JAPANローミングとは?
JAPANローミングとは、災害などで自分の使っている携帯電話会社の電波が届かなくなったり、基地局が壊れてしまったりしたときに、他の携帯電話会社が提供している電波を一時的に借りて、携帯電話を使えるようにする仕組みのことです。普段は自分の契約している会社の電波しか使えませんが、非常時には「助け合い」の精神で、他社の回線も使えるようになる、と考えると分かりやすいでしょう。
例えば、旅行先で自分の携帯会社の電波が弱くてつながらない時、もしJAPANローミングがあれば、その地域の別の携帯会社の電波を借りて、地図を見たり連絡を取ったりできるようになる、とイメージしてください。特に災害時には、この仕組みが命綱になることもあります。
なぜ今、話題なの?
最近、大手携帯電話会社であるNTTドコモ、KDDI(au)、ソフトバンク、楽天モバイルの4社が、災害時にお互いの通信網を共有する「JAPANローミング」の導入を本格的に進めることで合意したとニュースになりました。これまでは、災害が起きて自分の携帯会社の電波が使えなくなると、復旧するまで携帯電話が使えない状態になることがありました。

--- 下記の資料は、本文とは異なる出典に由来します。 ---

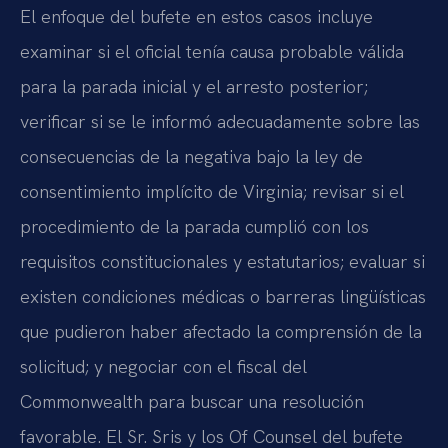
El enfoque del bufete en estos casos incluye
examinar si el oficial tenía causa probable válida
para la parada inicial y el arresto posterior;
verificar si se le informó adecuadamente sobre las
consecuencias de la negativa bajo la ley de
consentimiento implícito de Virginia; revisar si el
procedimiento de la parada cumplió con los
requisitos constitucionales y estatutarios; evaluar si
existen condiciones médicas o barreras lingüísticas
que pudieron haber afectado la comprensión de la
solicitud; y negociar con el fiscal del
Commonwealth para buscar una resolución
favorable. El Sr. Sris y los Of Counsel del bufete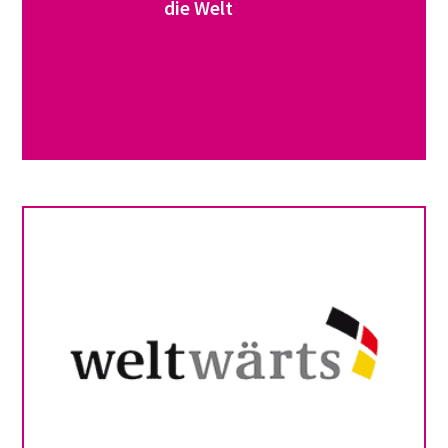
die Welt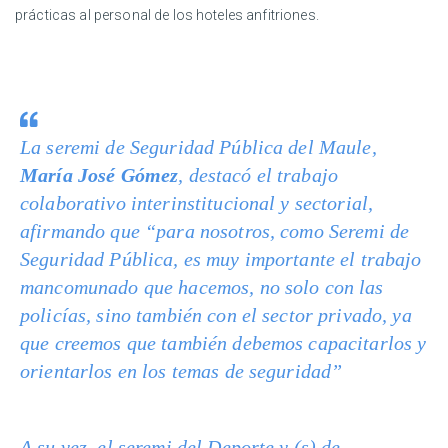
prácticas al personal de los hoteles anfitriones.
La seremi de Seguridad Pública del Maule,
María José Gómez
, destacó el trabajo
colaborativo interinstitucional y sectorial,
afirmando que “para nosotros, como Seremi de
Seguridad Pública, es muy importante el trabajo
mancomunado que hacemos, no solo con las
policías, sino también con el sector privado, ya
que creemos que también debemos capacitarlos y
orientarlos en los temas de seguridad”
A su vez, el seremi del Deporte y (s) de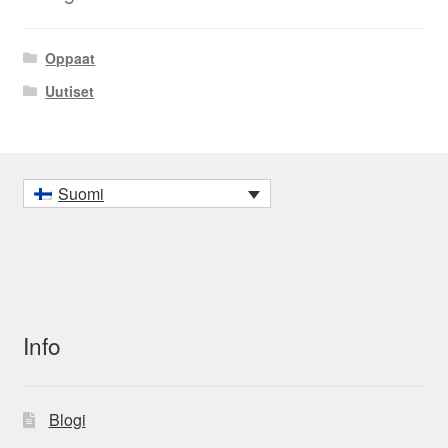
Oppaat
Uutiset
Suomi
Info
Blogi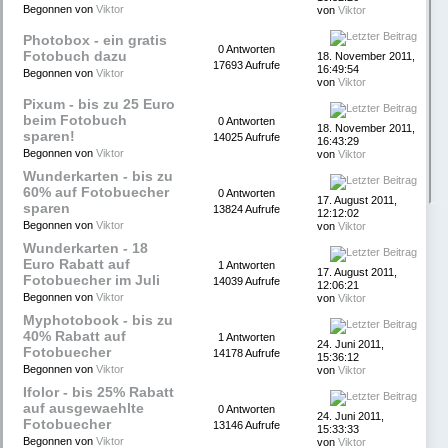
Begonnen von
Viktor
von
Viktor
Photobox - ein gratis
0 Antworten
Fotobuch dazu
18. November 2011,
17693 Aufrufe
16:49:54
Begonnen von
Viktor
von
Viktor
Pixum - bis zu 25 Euro
beim Fotobuch
0 Antworten
18. November 2011,
sparen!
14025 Aufrufe
16:43:29
Begonnen von
Viktor
von
Viktor
Wunderkarten - bis zu
60% auf Fotobuecher
0 Antworten
17. August 2011,
sparen
13824 Aufrufe
12:12:02
Begonnen von
Viktor
von
Viktor
Wunderkarten - 18
Euro Rabatt auf
1 Antworten
17. August 2011,
Fotobuecher im Juli
14039 Aufrufe
12:06:21
Begonnen von
Viktor
von
Viktor
Myphotobook - bis zu
40% Rabatt auf
1 Antworten
24. Juni 2011,
Fotobuecher
14178 Aufrufe
15:36:12
Begonnen von
Viktor
von
Viktor
Ifolor - bis 25% Rabatt
auf ausgewaehlte
0 Antworten
24. Juni 2011,
Fotobuecher
13146 Aufrufe
15:33:33
Begonnen von
Viktor
von
Viktor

しかし、このJAPANローミングが導入されれば、例えばドコモの電波が使えなくなっても、自動的にauやソフトバンク、楽天モバイルの電波に切り替わって、通話やインターネットが使えるようになる可能性が高まります。これにより、災害時でも家族や友人との連絡が途絶えにくくなり、安否確認や情報収集がスムーズになるため、非常に注目されています。
どこで使われている?
JAPANローミングは、主に大規模な災害が発生し、特定の地域の通信インフラ(電波を送るための設備)が被害を受けた場合に活用されます。具体的な使われ方としては、以下のような場面が考えられます。
- 災害時の安否確認:地震や台風などで自分の住む地域の携帯基地局が損壊し、自分の携帯会社の電波が使えなくなった場合でも、他の会社の電波を借りて家族や友人、職場に連絡を取ることができます。
- 避難所での情報収集:避難生活を送る中で、自分の携帯電話が他の会社の電波を拾うことで、災害情報や避難所の状況、物資の配給情報などをインターネットで確認できるようになります。
- ビジネス継続の支援:企業の従業員が災害に見舞われた際、JAPANローミングによって通信手段が確保されれば、緊急時の業務連絡や顧客対応など、ビジネスを継続するための最低限のコミュニケーションが可能になります。
覚えておくポイント
ビジネスパーソンとして、JAPANローミングについて以下の点を押さえておくと良いでしょう。
- 災害時の「つながる」安心感:JAPANローミングは、災害時に携帯電話が使えなくなるリスクを減らし、連絡手段を確保するための重要な仕組みです。いざという時に「携帯がつながらない」という事態を避けられる可能性が高まります。
- 自動で切り替わる場合が多い:特別な設定をしなくても、災害時には自動的に他の携帯会社の電波に切り替わるように設計されることが多いです。そのため、ユーザー側で複雑な操作をする必要は基本的にありません。
- 今後の普及に期待:まだ本格的な運用はこれからですが、将来的には全国的にこの仕組みが普及することで、より強固な災害対策となることが期待されています。企業としても、従業員の安否確認やBCP(事業継続計画) [blocked]の一環として、この仕組みの動向を把握しておくことが大切です。